Although the data on Covid-19 survivors are still lacking, a further downside of the pandemic might be the development of pulmonary fibrosis, which has been widely described as a common complication of ARDS [61]. Here, vitamin D supplementation before and after the infection could play an antifibrotic role that yet need to be delved into.

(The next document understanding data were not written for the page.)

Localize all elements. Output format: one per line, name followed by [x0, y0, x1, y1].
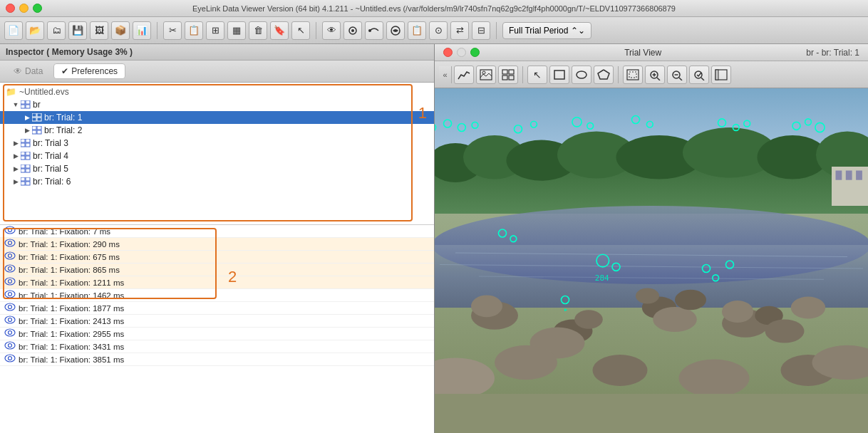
svg-point-80: [557, 132, 636, 179]
svg-point-126: [718, 119, 726, 127]
svg-rect-16: [21, 139, 25, 142]
save-button[interactable]: 💾: [68, 21, 87, 40]
svg-point-107: [765, 320, 805, 343]
tree-item-trial-5-label: br: Trial 5: [33, 164, 68, 174]
fixation-label: br: Trial: 1: Fixation: 1211 ms: [19, 278, 124, 287]
list-item[interactable]: br: Trial: 1: Fixation: 3431 ms: [0, 340, 434, 353]
eye-tool-1[interactable]: 👁: [322, 21, 341, 40]
export-3d-button[interactable]: 📦: [111, 21, 130, 40]
svg-point-81: [616, 135, 703, 179]
image-overlay-button[interactable]: [623, 66, 643, 84]
svg-point-49: [9, 331, 12, 335]
eye-icon: [4, 277, 16, 288]
tab-preferences-label: Preferences: [71, 66, 118, 76]
cut-button[interactable]: ✂: [163, 21, 182, 40]
svg-point-99: [530, 328, 585, 359]
polygon-tool-button[interactable]: [594, 66, 614, 84]
close-button[interactable]: [443, 48, 453, 57]
export-data-button[interactable]: 📊: [133, 21, 151, 40]
zoom-in-button[interactable]: [645, 66, 665, 84]
maximize-button[interactable]: [33, 4, 42, 13]
collapse-button[interactable]: «: [439, 66, 452, 83]
svg-point-130: [805, 119, 812, 125]
grid-button[interactable]: ⊞: [206, 21, 224, 40]
tree-item-trial-3[interactable]: ▶ br: Trial 3: [0, 137, 434, 150]
cursor-button[interactable]: ↖: [291, 21, 310, 40]
tree-item-br[interactable]: ▼ br: [0, 98, 434, 111]
separator-3: [496, 22, 497, 39]
zoom-out-button[interactable]: [667, 66, 687, 84]
list-item[interactable]: br: Trial: 1: Fixation: 2955 ms: [0, 328, 434, 340]
fixation-label: br: Trial: 1: Fixation: 2413 ms: [19, 317, 124, 325]
zoom-fit-button[interactable]: [689, 66, 709, 84]
window-title: EyeLink Data Viewer Version (64 bit) 4.1…: [192, 4, 676, 13]
minimize-button[interactable]: [457, 48, 466, 57]
tree-area[interactable]: 1 📁 ~Untitled.evs ▼ br ▶: [0, 83, 434, 225]
grid-icon: [31, 125, 43, 135]
graph-button[interactable]: [454, 66, 474, 84]
list-item[interactable]: br: Trial: 1: Fixation: 865 ms: [0, 264, 434, 276]
svg-rect-29: [26, 177, 30, 181]
trial-period-dropdown[interactable]: Full Trial Period ⌃⌄: [502, 22, 591, 39]
grid-view-button[interactable]: [498, 66, 518, 84]
maximize-button[interactable]: [470, 48, 480, 57]
close-button[interactable]: [6, 4, 15, 13]
list-item[interactable]: br: Trial: 1: Fixation: 1877 ms: [0, 302, 434, 315]
bookmark-button[interactable]: 🔖: [270, 21, 289, 40]
tab-data-label: Data: [25, 66, 43, 76]
svg-point-90: [435, 206, 868, 284]
svg-rect-14: [32, 130, 36, 134]
svg-rect-24: [21, 165, 25, 168]
tree-item-trial-5[interactable]: ▶ br: Trial 5: [0, 162, 434, 175]
title-bar: EyeLink Data Viewer Version (64 bit) 4.1…: [0, 0, 868, 17]
duplicate-button[interactable]: 🗂: [47, 21, 66, 40]
grid2-button[interactable]: ⊟: [472, 21, 490, 40]
fixation-list[interactable]: 2 br: Trial: 1: Fixation: 7 ms br: Trial…: [0, 225, 434, 433]
minimize-button[interactable]: [19, 4, 29, 13]
eye-tool-3[interactable]: [365, 21, 383, 40]
svg-rect-23: [26, 156, 30, 160]
svg-point-118: [458, 124, 465, 132]
arrows-button[interactable]: ⇄: [450, 21, 469, 40]
list-item[interactable]: br: Trial: 1: Fixation: 2413 ms: [0, 315, 434, 328]
svg-point-138: [713, 275, 719, 281]
circle-button[interactable]: ⊙: [429, 21, 448, 40]
new-button[interactable]: 📄: [4, 21, 23, 40]
svg-rect-21: [26, 152, 30, 155]
svg-point-132: [499, 229, 507, 237]
select-button[interactable]: ▦: [227, 21, 246, 40]
delete-button[interactable]: 🗑: [249, 21, 267, 40]
expand-arrow-icon: ▶: [11, 139, 20, 147]
svg-point-123: [587, 122, 594, 129]
eye-tool-2[interactable]: [343, 21, 362, 40]
list-item[interactable]: br: Trial: 1: Fixation: 1462 ms: [0, 289, 434, 302]
export-view-button[interactable]: [711, 66, 731, 84]
cursor-tool-button[interactable]: ↖: [527, 66, 547, 84]
svg-point-39: [9, 267, 12, 271]
tree-item-trial-6[interactable]: ▶ br: Trial: 6: [0, 175, 434, 188]
copy-button[interactable]: 📋: [185, 21, 203, 40]
rectangle-tool-button[interactable]: [549, 66, 569, 84]
oval-tool-button[interactable]: [572, 66, 591, 84]
list-item[interactable]: br: Trial: 1: Fixation: 675 ms: [0, 251, 434, 264]
eye-tool-4[interactable]: [386, 21, 405, 40]
svg-point-116: [435, 124, 436, 132]
svg-rect-91: [435, 245, 868, 308]
tree-item-trial-4[interactable]: ▶ br: Trial 4: [0, 150, 434, 162]
list-item[interactable]: br: Trial: 1: Fixation: 7 ms: [0, 225, 434, 238]
tab-data[interactable]: 👁 Data: [6, 63, 51, 79]
export-img-button[interactable]: 🖼: [90, 21, 108, 40]
list-item[interactable]: br: Trial: 1: Fixation: 290 ms: [0, 238, 434, 251]
tab-preferences[interactable]: ✔ Preferences: [53, 63, 125, 79]
open-button[interactable]: 📂: [26, 21, 44, 40]
svg-point-55: [482, 71, 485, 74]
list-item[interactable]: br: Trial: 1: Fixation: 1211 ms: [0, 276, 434, 289]
eye-icon: [4, 315, 16, 326]
list-item[interactable]: br: Trial: 1: Fixation: 3851 ms: [0, 353, 434, 366]
tree-file-label: 📁 ~Untitled.evs: [0, 85, 434, 98]
doc-button[interactable]: 📋: [408, 21, 426, 40]
tree-item-trial-1[interactable]: ▶ br: Trial: 1: [0, 111, 434, 124]
eye-icon: [4, 328, 16, 339]
image-button[interactable]: [476, 66, 496, 84]
tree-item-trial-2[interactable]: ▶ br: Trial: 2: [0, 124, 434, 137]
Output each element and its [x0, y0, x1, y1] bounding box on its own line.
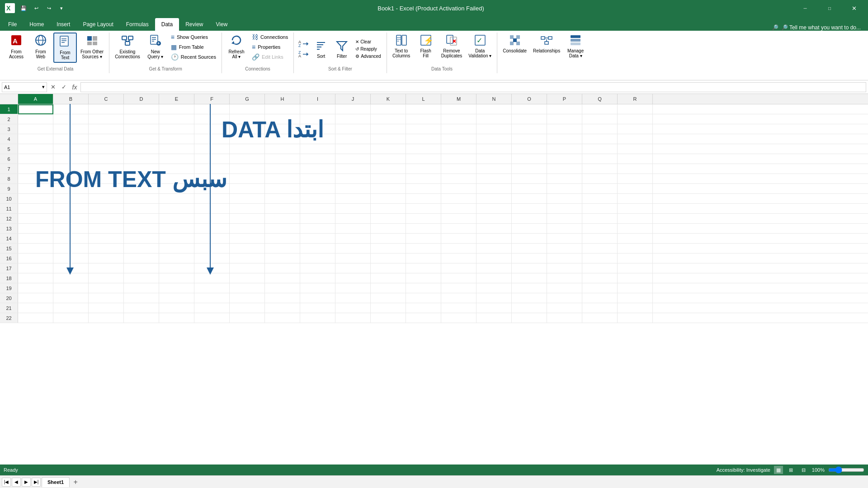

Finally, we would highlight some points that should be further investigated. There is, in fact, a vast literature that shows how obesity in children is closely related with low levels of vitamin D, reaching the prevalence of 92% in the United States. Interestingly, in a recent review, it was also showed that increased adipose tissue, altered adipocyte function and development of adipocyte hypertrophy is linked to an altered adipokine secretion profile, with increase in TNF-alpha, IL-6, and IL-1b levels. Even more interestingly, the study proved that patients receiving long-term vitamin D supplementation had a reduction in adipose tissue inflammation by inhibition of TNF-alpha activity [62].

Prepubertal children have generally lower androgen levels, with an elevated estrogen to androgen ratio. It has been demonstrated that low estrogen levels are related with an increased IL-1beta, IL-6, and TNF, increased activity of Th1 cells and high androgen levels are related with an increase in IL-1beta, IL-6, and a reduction in TNF, IFN-gamma, IL-4, IL-5, GATA3. It is also clear that sex hormones can differentially influence, along with other genetic polymorphisms and environmental factors, development of innate and adaptive immune responses. In a murine model, the hormonal changes of puberty upregulated the expression of genes associated with innate and adaptive immune responses in males and females, respectively [63]. It has also been demonstrated that high levels of vitamin D seem to reduce aromatase activity (which is in turn increased by high levels of pro-inflammatory cytokines levels), thus containing the effects related to increased peripheral estrogen metabolism, such as B cell overactivity. That means that low levels of vitamin D can increase the risk of developing autoimmune diseases in young women [64].

Conclusion

Till date, only one recent paper addressed the relationship between vitamin D levels and the clinical outcomes of patients with Covid-19 [65]. The author conducted a multinomial logistic regression to explore the association between serum 25(OH)D level and clinical outcomes of 212 cases with laboratory-confirmed infection of SARS–CoV-2. Interestingly, serum 25(OH)D proved to be a predictor of severe (OR 0.126, p < 0.001) and critical (OR 0.051, p < 0.001) Covid-19. A recent review proposes the supplementation of vitamin D in Covid-19 patients based on the promising findings of RCTs conducted in other viral infections [66]. According to the emerging relationship between vitamin D status and alleged Covid-19 infection, vitamin D supplementation has already been proposed elsewhere [67]. Although we do not assume that vitamin D plays a role in the pathogenesis of Covid-19, we do believe that its putative role in preventing or even treating the disease urgently needs to be further addressed. At the moment of writing, an interventional randomized clinical trial has been proposed at the University of Granada, with enrollment of 200 participants, proposing vitamin D supplementations (a single dose of 25,000 UI of vitamin D) in preventing and treating mild forms of suspected Covid-19 [68]. In a recent paper, it is assumed that vitamin D prophylaxis (without overdosing) could reduce, especially in patients with hypovitaminosis D, the severity of illness caused by SARS–CoV-2 [69]. The importance of treating the hypovitaminosis D along with an early nutritional supplementation has been highlighted for the potential preventing role of malnutrition sequelae in these patients [70]. On the basis of the possible direct and indirect effect of vitamin D on immune system and cytokines production, we speculate a possible influence of this vitamin on the immunologic response to the virus and/or a modulating effect on the drugs being administered, namely hydroxychloroquine and anti-IL 6 and anti-IL 1 agents.